The next Double winners were the first of the modern era – Bill Nicholson’s Tottenham team of 1960-61, and they got reasonably close to matching that success 12 months later, finishing third in the First Division and retaining the FA Cup with a 3-1 victory over Burnley at Wembley in what became known as The Chessboard Final owing to the cautious nature of the contest. And it would be another 10 years, via another club from north London, before the Double was achieved again – Bertie Mee’s Arsenal doing so in 1970-71. The following season they finished fifth in the league and lost 1-0 to Don Revie’s Leeds in the Cup final.

Kenny Dalglish’s Liverpool were next to fall short in the pursuit of the double-Double, finishing second to Everton in 1986-87 and losing 3-0 to Luton in the third round of the FA Cup. And that was the start and end of it in the 1980s, with Manchester United rising to prominence in the 1990s and twice falling just short in their own double-Double pursuit, in 1994-95 and 1996-97, before giving up the chance to do so at the very end of the decade.

Arsenal also failed to do the double-Double in the 90s, finishing second to United in the league and losing to the same opposition in an epic Cup semi-final replay at Villa Park – Ryan Giggs’s hairy chest and all that – in 1999, and it was arguably Arsène Wenger’s side that, up to now, have come closest to pulling off the achievement after missing out on a second successive Premier League title in 2002-03 by five points (again to United) while going on to retain that season’s FA Cup with a 1-0 victory over Southampton in Cardiff courtesy of a goal from Robert Pires.

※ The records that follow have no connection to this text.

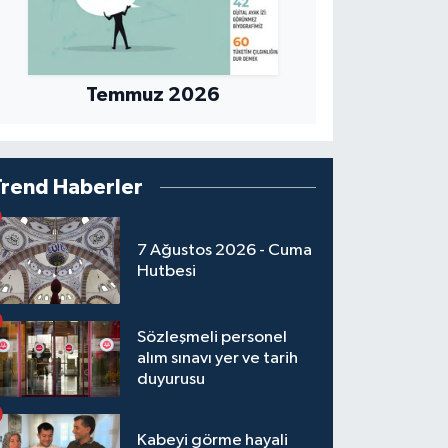
Temmuz 2026
Trend Haberler
7 Ağustos 2026 - Cuma
Hutbesi
Sözleşmeli personel
alım sınavı yer ve tarih
duyurusu
Kabeyi görme hayali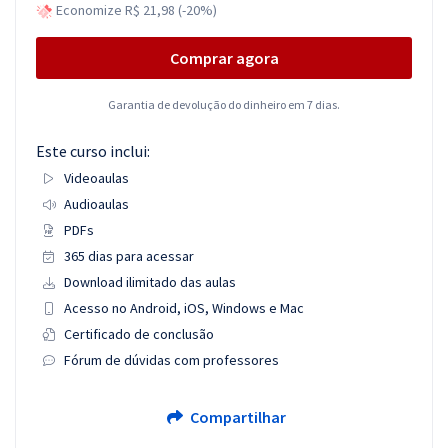
Economize R$ 21,98 (-20%)
Comprar agora
Garantia de devolução do dinheiro em 7 dias.
Este curso inclui:
Videoaulas
Audioaulas
PDFs
365 dias para acessar
Download ilimitado das aulas
Acesso no Android, iOS, Windows e Mac
Certificado de conclusão
Fórum de dúvidas com professores
Compartilhar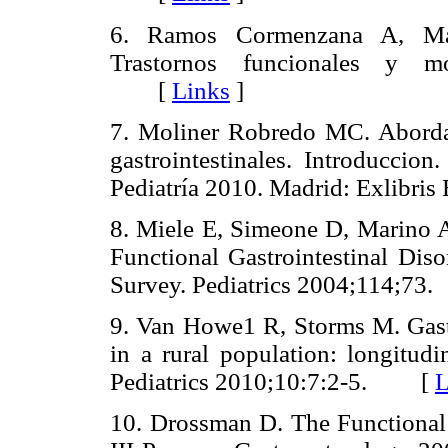
6. Ramos Cormenzana A, Ma
Trastornos funcionales y mo
[
Links
]
7. Moliner Robredo MC. Abordaje
gastrointestinales. Introduccio
Pediatría 2010. Madrid: Exlibris
8. Miele E, Simeone D, Marino A,
Functional Gastrointestinal Diso
Survey. Pediatrics 2004;114;73.
9. Van Howe1 R, Storms M. Gast
in a rural population: longitud
Pediatrics 2010;10:7:2-5.
[
L
10. Drossman D. The Functional 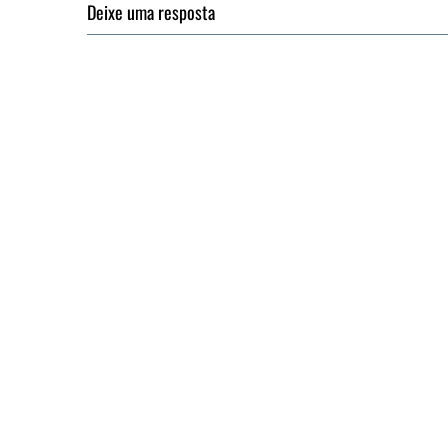
Deixe uma resposta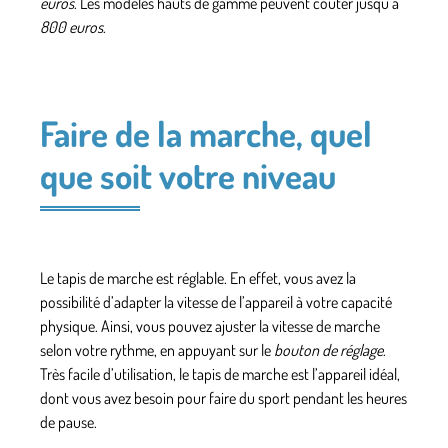
euros
. Les modèles hauts de gamme peuvent coûter jusqu’à
800 euros
.
Faire de la marche, quel
que soit votre niveau
Le tapis de marche est réglable. En effet, vous avez la
possibilité d’adapter la vitesse de l’appareil à
votre capacité
physique
. Ainsi, vous pouvez ajuster la vitesse de marche
selon votre rythme, en appuyant sur le
bouton de réglage
.
Très facile d’utilisation, le tapis de marche est l’appareil idéal,
dont vous avez besoin pour faire du sport pendant les heures
de pause.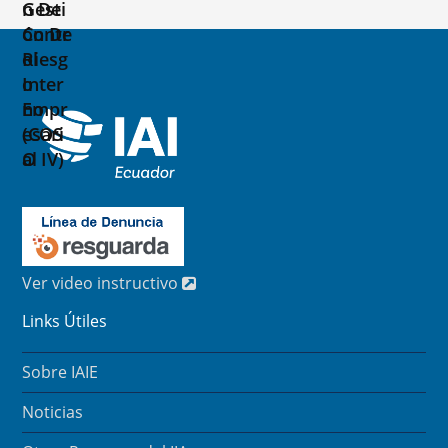
original
actual
era:
es:
$150,00.
$120,00.
Ver video instructivo
Links Útiles
Sobre IAIE
Noticias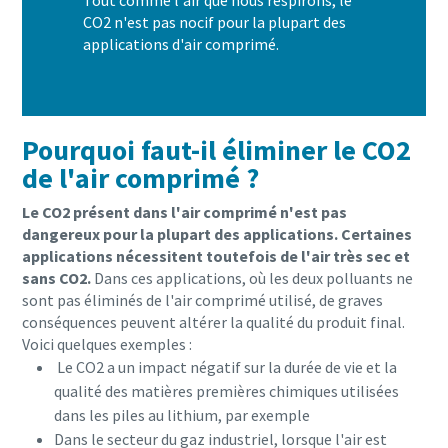
Tout comme l'air que nous respirons, le
CO2 n'est pas nocif pour la plupart des
applications d'air comprimé.
Pourquoi faut-il éliminer le CO2
de l'air comprimé ?
Le CO2 présent dans l'air comprimé n'est pas
dangereux pour la plupart des applications. Certaines
applications nécessitent toutefois de l'air très sec et
sans CO2.
Dans ces applications, où les deux polluants ne
sont pas éliminés de l'air comprimé utilisé, de graves
Tout ce que vous devez savoir sur votre
conséquences peuvent altérer la qualité du produit final.
processus de transport pneumatique
Voici quelques exemples :
Le CO2 a un impact négatif sur la durée de vie et la
Découvrez comment créer un processus de transport
qualité des matières premières chimiques utilisées
pneumatique plus efficace.
dans les piles au lithium, par exemple
Dans le secteur du gaz industriel, lorsque l'air est
En savoir plus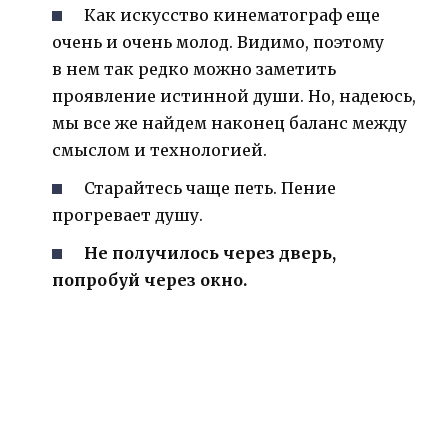
Как искусство кинематограф еще
очень и очень молод. Видимо, поэтому
в нем так редко можно заметить
проявление истинной души. Но, надеюсь,
мы все же найдем наконец баланс между
смыслом и технологией.
Старайтесь чаще петь. Пение
прогревает душу.
Не получилось через дверь,
попробуй через окно.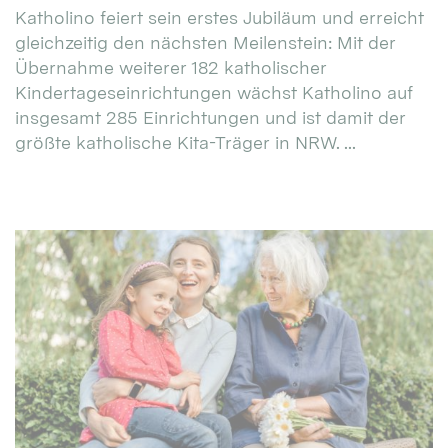
Katholino feiert sein erstes Jubiläum und erreicht
gleichzeitig den nächsten Meilenstein: Mit der
Übernahme weiterer 182 katholischer
Kindertageseinrichtungen wächst Katholino auf
insgesamt 285 Einrichtungen und ist damit der
größte katholische Kita-Träger in NRW. ...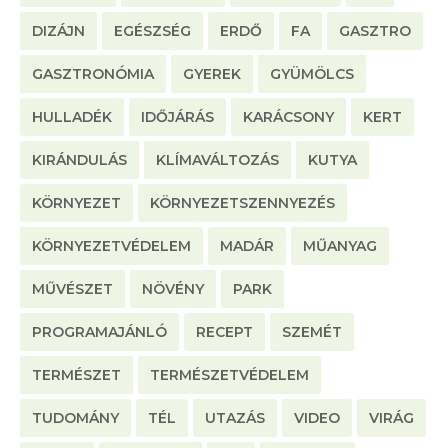
DIZÁJN
EGÉSZSÉG
ERDŐ
FA
GASZTRO
GASZTRONÓMIA
GYEREK
GYÜMÖLCS
HULLADÉK
IDŐJÁRÁS
KARÁCSONY
KERT
KIRÁNDULÁS
KLÍMAVÁLTOZÁS
KUTYA
KÖRNYEZET
KÖRNYEZETSZENNYEZÉS
KÖRNYEZETVÉDELEM
MADÁR
MŰANYAG
MŰVÉSZET
NÖVÉNY
PARK
PROGRAMAJÁNLÓ
RECEPT
SZEMÉT
TERMÉSZET
TERMÉSZETVÉDELEM
TUDOMÁNY
TÉL
UTAZÁS
VIDEO
VIRÁG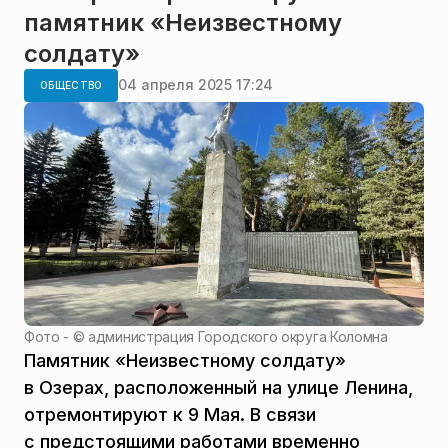
памятник «Неизвестному
солдату»
04 апреля 2025 17:24
ОБЩЕСТВО
Фото - ©
администрация Городского округа Коломна
Памятник «Неизвестному солдату»
в Озерах, расположенный на улице Ленина,
отремонтируют к 9 Мая. В связи
с предстоящими работами временно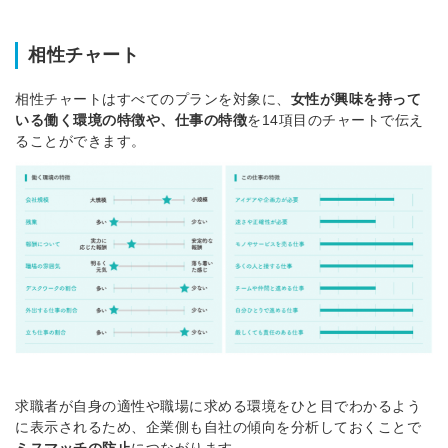
相性チャート
相性チャートはすべてのプランを対象に、
女性が興味を持って
いる働く環境の特徴や、仕事の特徴
を14項目のチャートで伝え
ることができます。
簡単10秒
ログイン
全てのコンテンツをご利用する
にはログインが必要です。
採用課題の
会員登録はこちら
取り組みな
求職者が自身の適性や職場に求める環境をひと目でわかるよう
ビュー記事
に表示されるため、企業側も自社の傾向を分析しておくことで
メールアドレス
採用にまつ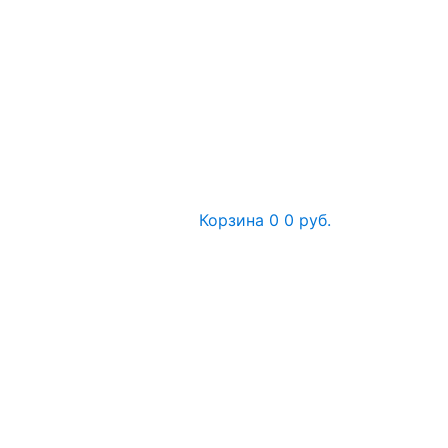
Корзина
0
0 руб.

Chelsea were next to miss out on a double-Double after finishing second in the league and losing in the fourth round of the FA Cup under Carlo Ancelotti in 2010-11 before Manchester City had their first go at it in 2019-20. However, they finished runners-up to Liverpool by 18 points and lost to Arsenal in the semi-finals during a season disrupted by the outbreak of the pandemic.

Now City go again, having won the Double as part of their treble last season. They should beat United in the Cup final for a second year in a row and, in the process, seal another landmark success in the Guardiola era. They would do so, however, with those 115 Premier League charges continuing to hang over them. You have to wonder what Caprice makes of it all.